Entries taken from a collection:
··········

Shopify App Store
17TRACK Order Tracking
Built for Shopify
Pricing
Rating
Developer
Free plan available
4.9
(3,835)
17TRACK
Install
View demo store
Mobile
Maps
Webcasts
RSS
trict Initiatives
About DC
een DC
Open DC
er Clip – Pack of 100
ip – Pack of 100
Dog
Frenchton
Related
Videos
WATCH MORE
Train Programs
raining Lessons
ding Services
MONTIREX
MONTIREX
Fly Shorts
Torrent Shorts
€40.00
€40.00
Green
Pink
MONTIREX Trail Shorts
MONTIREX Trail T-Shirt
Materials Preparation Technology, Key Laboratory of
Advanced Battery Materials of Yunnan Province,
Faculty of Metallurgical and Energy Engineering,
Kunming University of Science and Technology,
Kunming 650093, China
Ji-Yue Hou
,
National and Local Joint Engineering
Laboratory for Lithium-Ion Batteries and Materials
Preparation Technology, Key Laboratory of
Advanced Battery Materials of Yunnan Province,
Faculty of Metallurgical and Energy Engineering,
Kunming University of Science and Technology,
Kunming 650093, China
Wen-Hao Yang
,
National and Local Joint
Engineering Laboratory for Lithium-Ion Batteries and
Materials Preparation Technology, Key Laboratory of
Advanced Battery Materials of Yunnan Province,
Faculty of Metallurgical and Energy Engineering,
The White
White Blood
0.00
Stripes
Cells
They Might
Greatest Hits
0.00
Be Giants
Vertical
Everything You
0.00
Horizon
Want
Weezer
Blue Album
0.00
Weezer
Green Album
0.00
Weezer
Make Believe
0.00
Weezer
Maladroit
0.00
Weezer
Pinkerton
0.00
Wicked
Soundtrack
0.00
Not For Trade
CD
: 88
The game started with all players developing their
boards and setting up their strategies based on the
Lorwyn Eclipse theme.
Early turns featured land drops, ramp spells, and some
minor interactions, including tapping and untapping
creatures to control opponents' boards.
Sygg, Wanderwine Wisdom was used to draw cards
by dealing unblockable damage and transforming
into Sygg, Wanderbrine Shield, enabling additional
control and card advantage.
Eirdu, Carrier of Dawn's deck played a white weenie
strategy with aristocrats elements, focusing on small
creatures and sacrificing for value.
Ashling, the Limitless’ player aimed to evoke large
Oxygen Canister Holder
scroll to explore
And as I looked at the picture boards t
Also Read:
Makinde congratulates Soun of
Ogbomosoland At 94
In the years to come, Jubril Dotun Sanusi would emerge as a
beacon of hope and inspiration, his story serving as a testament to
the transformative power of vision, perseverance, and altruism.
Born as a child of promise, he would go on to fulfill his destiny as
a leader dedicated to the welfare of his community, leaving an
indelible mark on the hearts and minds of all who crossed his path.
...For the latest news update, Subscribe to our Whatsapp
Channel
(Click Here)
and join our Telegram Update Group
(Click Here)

··········

TASK DETAILS:
Return the entries above, every line intact.

ANSWER SPACE:
Shopify App Store
17TRACK Order Tracking
Built for Shopify
Pricing
Rating
Developer
Free plan available
4.9
(3,835)
17TRACK
Install
View demo store
Mobile
Maps
Webcasts
RSS
trict Initiatives
About DC
een DC
Open DC
er Clip – Pack of 100
ip – Pack of 100
Dog
Frenchton
Related
Videos
WATCH MORE
Train Programs
raining Lessons
ding Services
MONTIREX
MONTIREX
Fly Shorts
Torrent Shorts
€40.00
€40.00
Green
Pink
MONTIREX Trail Shorts
MONTIREX Trail T-Shirt
Materials Preparation Technology, Key Laboratory of
Advanced Battery Materials of Yunnan Province,
Faculty of Metallurgical and Energy Engineering,
Kunming University of Science and Technology,
Kunming 650093, China
Ji-Yue Hou
,
National and Local Joint Engineering
Laboratory for Lithium-Ion Batteries and Materials
Preparation Technology, Key Laboratory of
Advanced Battery Materials of Yunnan Province,
Faculty of Metallurgical and Energy Engineering,
Kunming University of Science and Technology,
Kunming 650093, China
Wen-Hao Yang
,
National and Local Joint
Engineering Laboratory for Lithium-Ion Batteries and
Materials Preparation Technology, Key Laboratory of
Advanced Battery Materials of Yunnan Province,
Faculty of Metallurgical and Energy Engineering,
The White
White Blood
0.00
Stripes
Cells
They Might
Greatest Hits
0.00
Be Giants
Vertical
Everything You
0.00
Horizon
Want
Weezer
Blue Album
0.00
Weezer
Green Album
0.00
Weezer
Make Believe
0.00
Weezer
Maladroit
0.00
Weezer
Pinkerton
0.00
Wicked
Soundtrack
0.00
Not For Trade
CD
: 88
The game started with all players developing their
boards and setting up their strategies based on the
Lorwyn Eclipse theme.
Early turns featured land drops, ramp spells, and some
minor interactions, including tapping and untapping
creatures to control opponents' boards.
Sygg, Wanderwine Wisdom was used to draw cards
by dealing unblockable damage and transforming
into Sygg, Wanderbrine Shield, enabling additional
control and card advantage.
Eirdu, Carrier of Dawn's deck played a white weenie
strategy with aristocrats elements, focusing on small
creatures and sacrificing for value.
Ashling, the Limitless’ player aimed to evoke large
Oxygen Canister Holder
scroll to explore
And as I looked at the picture boards t
Also Read:
Makinde congratulates Soun of
Ogbomosoland At 94
In the years to come, Jubril Dotun Sanusi would emerge as a
beacon of hope and inspiration, his story serving as a testament to
the transformative power of vision, perseverance, and altruism.
Born as a child of promise, he would go on to fulfill his destiny as
a leader dedicated to the welfare of his community, leaving an
indelible mark on the hearts and minds of all who crossed his path.
...For the latest news update, Subscribe to our Whatsapp
Channel
(Click Here)
and join our Telegram Update Group
(Click Here)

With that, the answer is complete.